GENEVA — Dozens of countries have revised a proposal at
the World Trade Organization (WTO) for patent waivers for medical tools needed
to combat COVID, insisting it must be broader than just vaccines, NGOs said
Saturday.
اضافة اعلان
More than 60 countries have presented a revision of their text before the
WTO on ditching intellectual property protections for
COVID-19 jabs and other
medical tools while the pandemic rages, according to the Doctors Without
Borders (MSF) charity and NGO Knowledge Ecology International (KEI).

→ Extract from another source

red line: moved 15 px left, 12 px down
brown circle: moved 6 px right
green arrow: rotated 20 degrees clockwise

KEI published what it said was the revised text, which pushed for the waiver
to be broad and long-lasting.
The WTO did not immediately verify the authenticity of the document, but a
Western diplomat close to the waiver discussions confirmed it was genuine and
had been distributed to all WTO members.
That text said the waiver should cover all medical "prevention,
treatment, and containment" tools needed to battle COVID.

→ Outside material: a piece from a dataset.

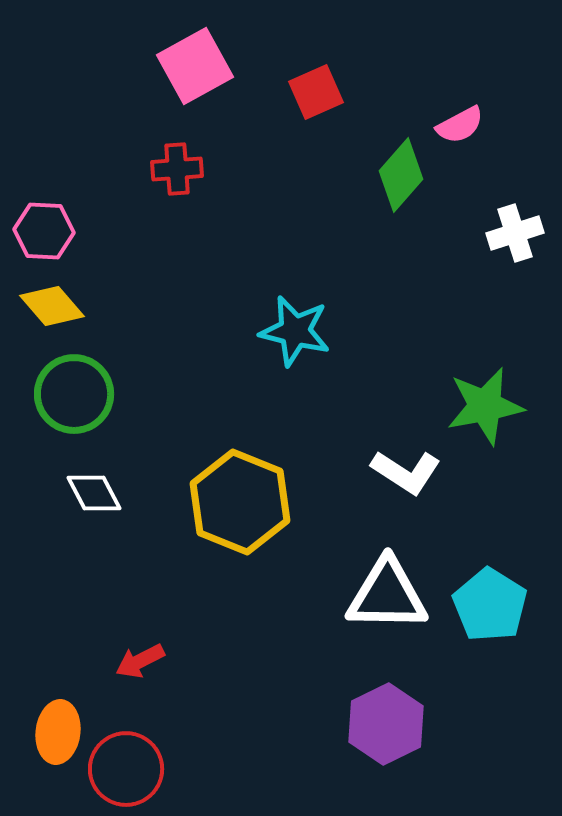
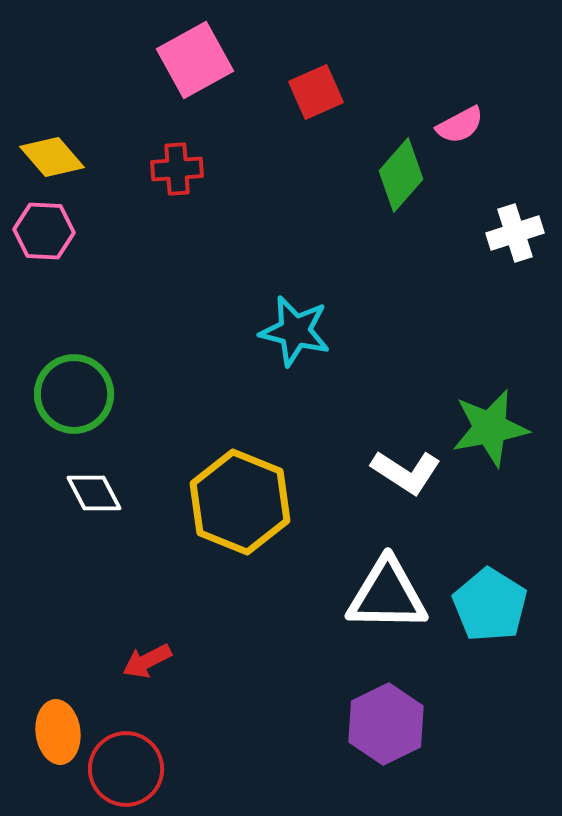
pink square: moved 6 px up
yellow diamond: moved 149 px up
green star: moved 5 px right, 22 px down
red arrow: moved 7 px right
orange ellipse: rotated 14 degrees counterclockwise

In addition to vaccines, it should include treatments, diagnostics,
vaccines, medical devices, and protective equipment, along with the material
and components needed to produce them, it said.

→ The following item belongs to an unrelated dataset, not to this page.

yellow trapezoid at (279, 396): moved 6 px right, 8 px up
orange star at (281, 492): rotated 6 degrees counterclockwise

It also said the waiver should last for "at least three years"
from the date it takes effect, following which, the WTO's General Council
should determine whether it could be lifted or should be prolonged.
'Frightening
increase'
"We are pleased to see the governments sponsoring the COVID-19 intellectual
property waiver proposal reaffirm that the waiver aims to remove monopoly
barriers for all medical tools ... needed to tackle this pandemic," MSF
South Asia chief Leena Manghaney said in a statement.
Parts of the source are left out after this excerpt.